Dava tarihinde yürürlükte bulunan 6100 sayılı Hukuk Muhakemeleri Kanununun, ikinci bölümünün üst başlığı “ Yargılamaya Hakim Olan İlkeler “ dir. 24. maddesinde “ Tasarruf ilkesi” düzenlenmiş, maddenin ilk fıkrasında, hakimin iki taraftan birinin talebi olmaksızın kendiliğinden bir davayı incelemeyeceği ve karara bağlayamayacağı ifade edilmiştir. 26. maddede ise, “ Taleple bağlılık ilkesi “, hakimim, tarafların talep sonuçları İle bağlı olduğu, ondan fazlasına veya başka bir şeye karar veremeyeceği, duruma göre talep sonucundan azına karar verebileceği, ikinci fıkrada ise, hakimin tarafların talepleri ile bağlı olmadığına dair kanun hükümlerinin saklı olduğuna yer verilmiştir. Hakim, davacının talebi ile bağlı olup, bu talepten fazlasına karar veremez.

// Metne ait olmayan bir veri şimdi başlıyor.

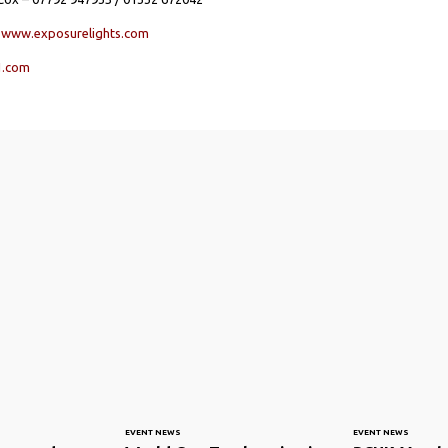
s
www.exposurelights.com
1.com
EVENT NEWS
EVENT NEWS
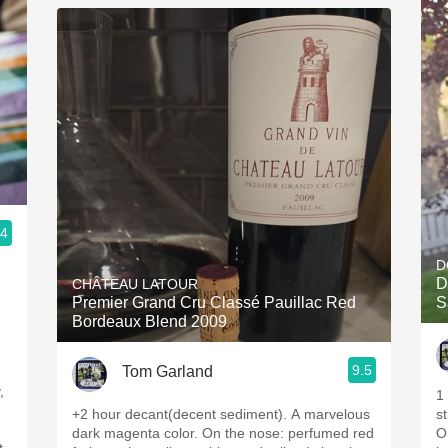
.4
D
D
CHÂTEAU LATOUR
Premier Grand Cru Classé Pauillac Red
S
Bordeaux Blend 2009
9.5
Tom Garland
,
1
+2 hour decant(decent sediment). A marvelous
s
dark magenta color. On the nose: perfumed red
On the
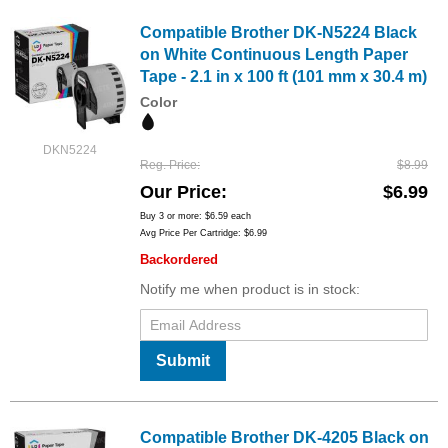
Compatible Brother DK-N5224 Black
on White Continuous Length Paper
Tape - 2.1 in x 100 ft (101 mm x 30.4 m)
Color
DKN5224
Reg. Price
$8.99
Our Price
$6.99
Buy 3 or more:
$6.59
each
Avg Price Per Cartridge: $6.99
Backordered
Notify me when product is in stock:
Submit
Compatible Brother DK-4205 Black on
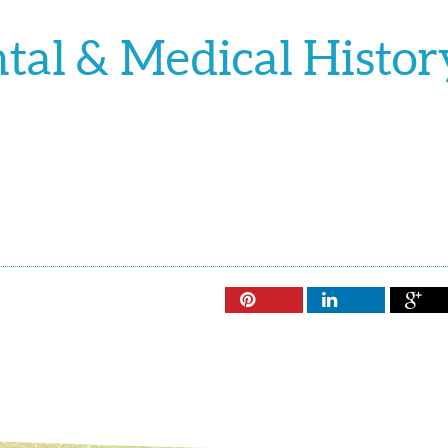
al & Medical Histor



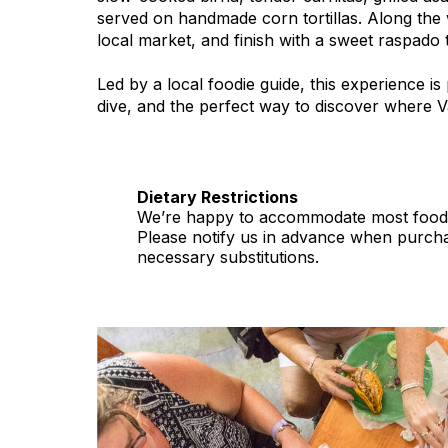
served on handmade corn tortillas. Along the 
local market, and finish with a sweet raspado to 
Led by a local foodie guide, this experience is 
dive, and the perfect way to discover where Val
Dietary Restrictions
We’re happy to accommodate most food al
Please notify us in advance when purcha
necessary substitutions.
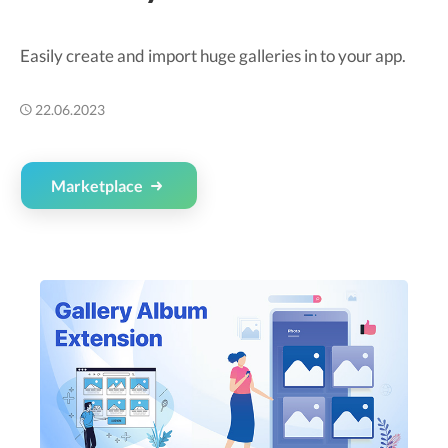
Easily create and import huge galleries in to your app.
22.06.2023
Marketplace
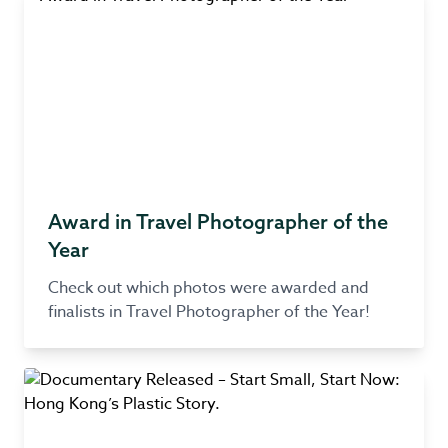
Award in Travel Photographer of the
Year
Check out which photos were awarded and
finalists in Travel Photographer of the Year!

Diğer yandan, aynı yasanın 141. maddesinde, “ iddia ve savunmanın genişletilmesi veya değiştirilmesi “ ne yer verilmiş, maddede, ön inceleme aşamasının tamamlanmasından sonra iddia veya savunmanın genişletiletilemeyeceği yahut değiştirilemeyeceği, iddia ve savunmanın genişletilip değiştirilmesi konusunda ıslah ve karşı tarafın açık muvafakatı hükümlerinin saklı olduğu belirtilmiştir.
Somut olayda, usul kurallarına aykırı olarak, davacı tarafça, iddia değiştirilip, genişletilmiş ve mahkemece taleple bağlılık ilkesi uyarınca talepten farklı bir şeye karar verilmiştir.
Kabul şekline göre ise, dava konusu teminat mektubunun yargılama aşamasında süresinin dolmuş olduğu hususu üzerinde durulmaması ve ayrıca, menfi tespit davasınına karar verilmiş olmasına rağmen, teminat mektubu ile ilgili, sözleşme ve eklerinin değerlendirilmemiş olması da yerinde değildir. Yine mahkeme hükmünde, davacı yararına verilen vekalet ücret miktarının hükümde gösterilmemiş olması, HMK 323 vd maddelerde düzenleme yeri bulunan, yargılama giderlerine ilişkin düzenleme ile birlikte aynı yasanın 297/1- ç bendindeki, hükmün kapsamına yargılama giderlerininde dahil olduğuna dair düzenlemelere uygun değildir.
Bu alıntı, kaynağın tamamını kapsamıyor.